“The Fire and the Fern”
The battlefield was quiet now — too quiet for Quokka’s liking. The wind still carried traces of smoke, and in the fading light, ash clung to the air like ghosts refusing to leave.
Lolcti stood a few metres away, blood on her cheek, chin lifted in that maddening way she always had. Even bruised, even furious, she was unbearable — and impossibly captivating.
“You always have to win, don’t you?” she hissed, voice trembling between rage and something softer.
Quokka stepped closer, the heavy echo of boots on scorched stone filling the silence. “Winning’s easy,” he said, his tone low and even. “It’s not losing to you that’s hard.”
Her eyes flickered, uncertain. “You think everything’s a game.”
“And you think I don’t notice when you look at me like that,” Quokka murmured, his voice quieter now, almost dangerous.
Lolcti’s breath caught. “Like what?”
“Like you’re daring me to come closer.”
The wind shifted between them, carrying the scent of smoke and salt. For a heartbeat, neither spoke. The distance between them was a thread — fragile, stretched, and trembling.

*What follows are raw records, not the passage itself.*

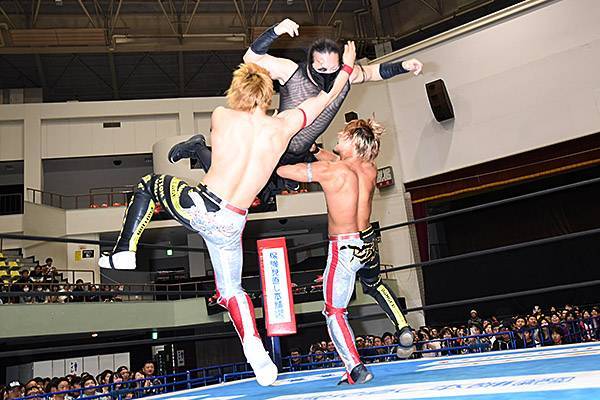 Where is `clock`? The height and width of the screenshot is (400, 600). clock is located at coordinates (385, 175). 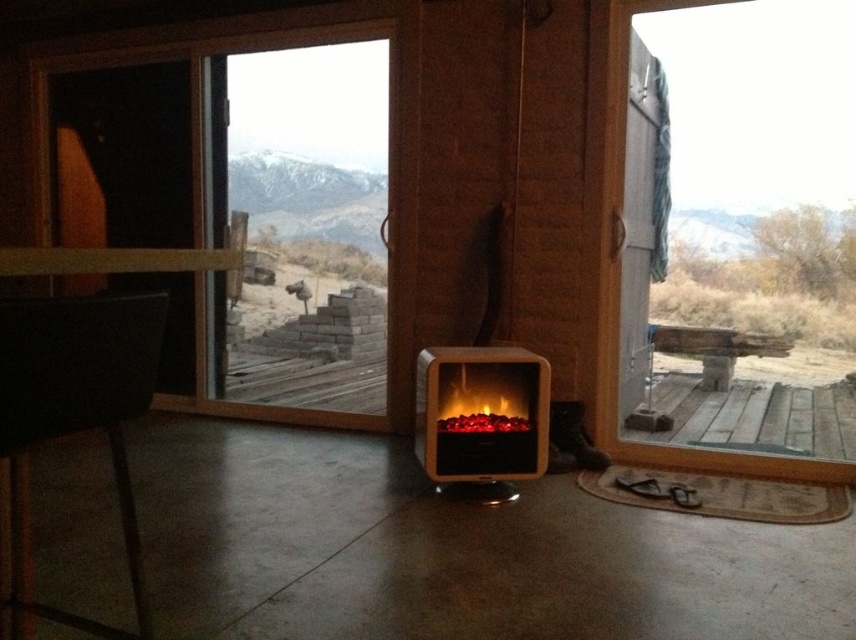 Find the location of a particular element. This screenshot has height=640, width=856. wooden deck at center is located at coordinates (449, 552).

Which of these two, wooden deck at center or wooden electric fireplace at center, stands taller?

With more height is wooden electric fireplace at center.

Is point (424, 508) more distant than point (479, 372)?

No, it is in front of (479, 372).

Find the location of a particular element. Image resolution: width=856 pixels, height=640 pixels. wooden deck at center is located at coordinates (449, 552).

Is point (473, 394) farther from viewer compared to point (835, 387)?

No, it is in front of (835, 387).

Between point (474, 412) and point (783, 396), which one is positioned behind?

Positioned behind is point (783, 396).

Identify the location of wooden electric fireplace at center. This screenshot has height=640, width=856. (480, 419).

Can you confirm if wooden deck at center is positioned to the right of weathered wood deck at lower right?

No, wooden deck at center is not to the right of weathered wood deck at lower right.

This screenshot has width=856, height=640. Describe the element at coordinates (449, 552) in the screenshot. I see `wooden deck at center` at that location.

Between point (816, 605) and point (789, 400), which one is positioned behind?

The point (789, 400) is more distant.

Locate an element on the screen. wooden deck at center is located at coordinates (449, 552). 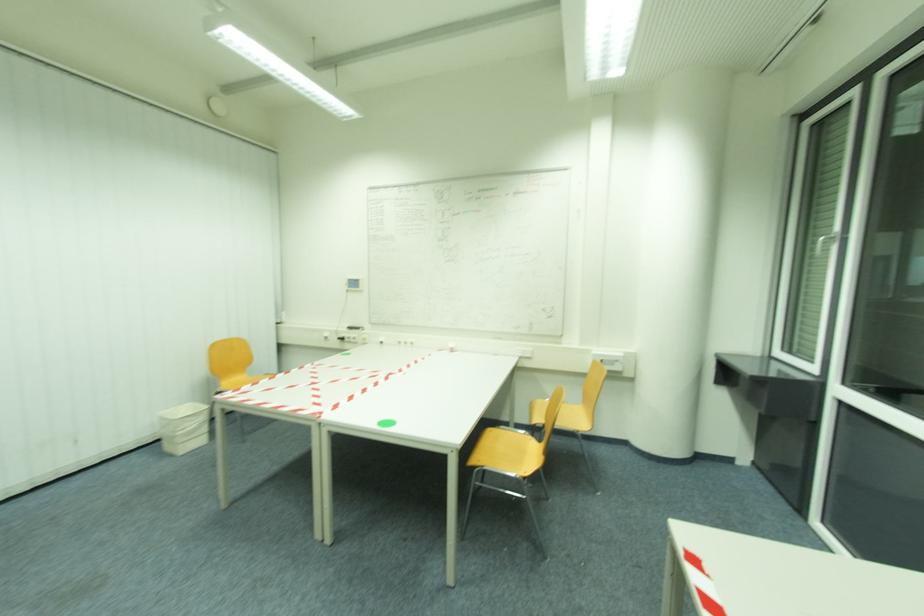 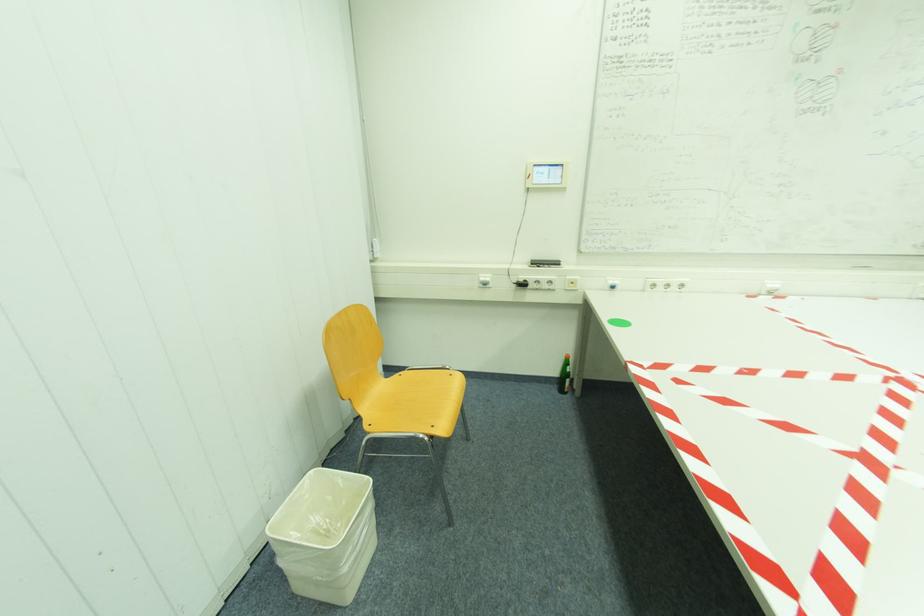 From the picture: What movement of the cameraman would produce the second image?

The movement direction of the cameraman is left, forward. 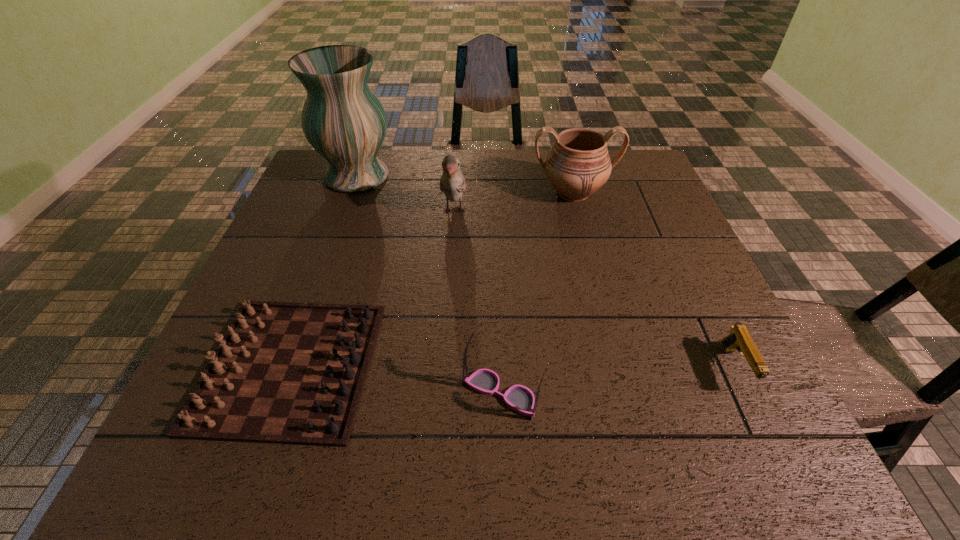 Locate an element on the screen. This screenshot has height=540, width=960. vase is located at coordinates (343, 120).

Locate an element on the screen. This screenshot has width=960, height=540. urn is located at coordinates (578, 164).

What are the coordinates of `bird` in the screenshot? It's located at (452, 183).

The height and width of the screenshot is (540, 960). I want to click on the fourth tallest object, so click(521, 399).

This screenshot has height=540, width=960. Find the location of `the fourth object from left to right`. the fourth object from left to right is located at coordinates (521, 399).

I want to click on pistol, so click(x=739, y=339).

The width and height of the screenshot is (960, 540). I want to click on chessboard, so click(292, 373).

At what (x,y) coordinates should I click in order to perform the action: click on free space located on the right of the vase. Please return your answer as a coordinate pair (x, y). Looking at the image, I should click on (461, 176).

Where is `vacant point located 0.290m on the front-facing side of the urn`? vacant point located 0.290m on the front-facing side of the urn is located at coordinates (597, 289).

Quokka reached out, brushing his thumb across the streak of dirt on her jaw. “You drive me insane,” he said softly. “You make me want peace and chaos at the same time.”
Lolcti’s reply came as a whisper. “Then maybe you finally understand what you’ve done to me.”
For once, there was no battle left to fight — only the quiet, dangerous rhythm of two hearts that had spent too long pretending to be enemies when they were really mirrors.
The war between them didn’t end that night.